Das dritte Exemplar interessierte ihn am meisten. Die Photographie, mit der es versehen war, unterschied sich ein wenig von,derjenigen auf der Identitätskarte, denn das Ausstellungsdatum j beider differierte um einige Monate, weil die Verlängerung, hätte es sich um echte Ausweise gehandelt, vermutlich nicht zum gleichen Datum fällig gewesen wäre.

Das Photo auf dem Ausweis, den er in der Hand hielt, war ebenfalls vor fast zwei Wochen aufgenommen worden, zeigte ihn jedoch in einem dunkleren Hemd und mit der Andeutung eines Stoppelbarts um das Kinn herum. Dieser Effekt war das Resultat geschickter Retuschen, die den Eindruck vermittelten, daß es sich bei den beiden Photographien um zu verschiedenen Zeitpunkten aufgenommene Porträts eines und desselben Mannes in jeweils anderer Bekleidung handelte. In beiden Fällen hatte sich das handwerkliche Können des Fälschers als ausgezeichnet erwiesen. Der Schakal blickte auf und steckte die Ausweise ein.

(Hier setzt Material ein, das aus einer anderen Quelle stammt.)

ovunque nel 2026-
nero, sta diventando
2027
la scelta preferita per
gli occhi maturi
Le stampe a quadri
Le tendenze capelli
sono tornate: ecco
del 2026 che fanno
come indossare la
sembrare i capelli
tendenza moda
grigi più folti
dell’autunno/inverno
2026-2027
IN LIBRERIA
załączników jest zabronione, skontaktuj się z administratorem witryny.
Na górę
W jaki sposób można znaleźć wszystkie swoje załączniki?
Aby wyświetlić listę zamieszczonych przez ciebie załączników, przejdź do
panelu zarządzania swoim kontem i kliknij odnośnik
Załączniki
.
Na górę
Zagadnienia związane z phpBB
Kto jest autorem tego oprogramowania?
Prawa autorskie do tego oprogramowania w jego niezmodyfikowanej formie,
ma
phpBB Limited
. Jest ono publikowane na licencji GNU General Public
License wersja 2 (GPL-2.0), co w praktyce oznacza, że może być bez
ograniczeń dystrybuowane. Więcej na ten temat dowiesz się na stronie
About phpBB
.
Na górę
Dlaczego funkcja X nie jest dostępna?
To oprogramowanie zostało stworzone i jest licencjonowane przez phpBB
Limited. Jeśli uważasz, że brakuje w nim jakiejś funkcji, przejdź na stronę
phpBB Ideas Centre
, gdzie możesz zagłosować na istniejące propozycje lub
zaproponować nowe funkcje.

«Sehr hübsch«, sagte er.»Genau das, was ich suchte. Gratuliere. Wenn ich nicht irre, bekommen Sie noch fünfzig Pfund.«

«Das stimmt, Monsieur. «Der Fälscher lächelte erwartungsvoll.

Der Engländer zog ein einzelnes Päckchen von zehn Fünfpfundnoten aus der Tasche und hielt es ihm mit spitzen Fingern unter die Nase. Bevor er das Bündel losließ, sagte er:»Etwas fehlt noch.«

Der Belgier versuchte vergeblich, so zu tun, als verstände er nicht.

«Monsieur?«

«Die erste Seite des Führerscheins. Die echte, die ich wiederhaben wollte.«

Es konnte kein Zweifel darüber bestehen, daß der Fälscher Theater spielte. Er hob die Brauen in übertriebener Überraschung, als sei ihm die Sache eben erst wieder eingefallen, ließ das Päckchen Banknoten los, drehte sich auf dem Absatz um und entfernte sich, die Arme auf dem Rücken, mit gesenktem Kopf, als sei er in tiefes Nachdenken versunken, ein paar Schritte vom Schakal. Dann kehrte er um und kam zurück.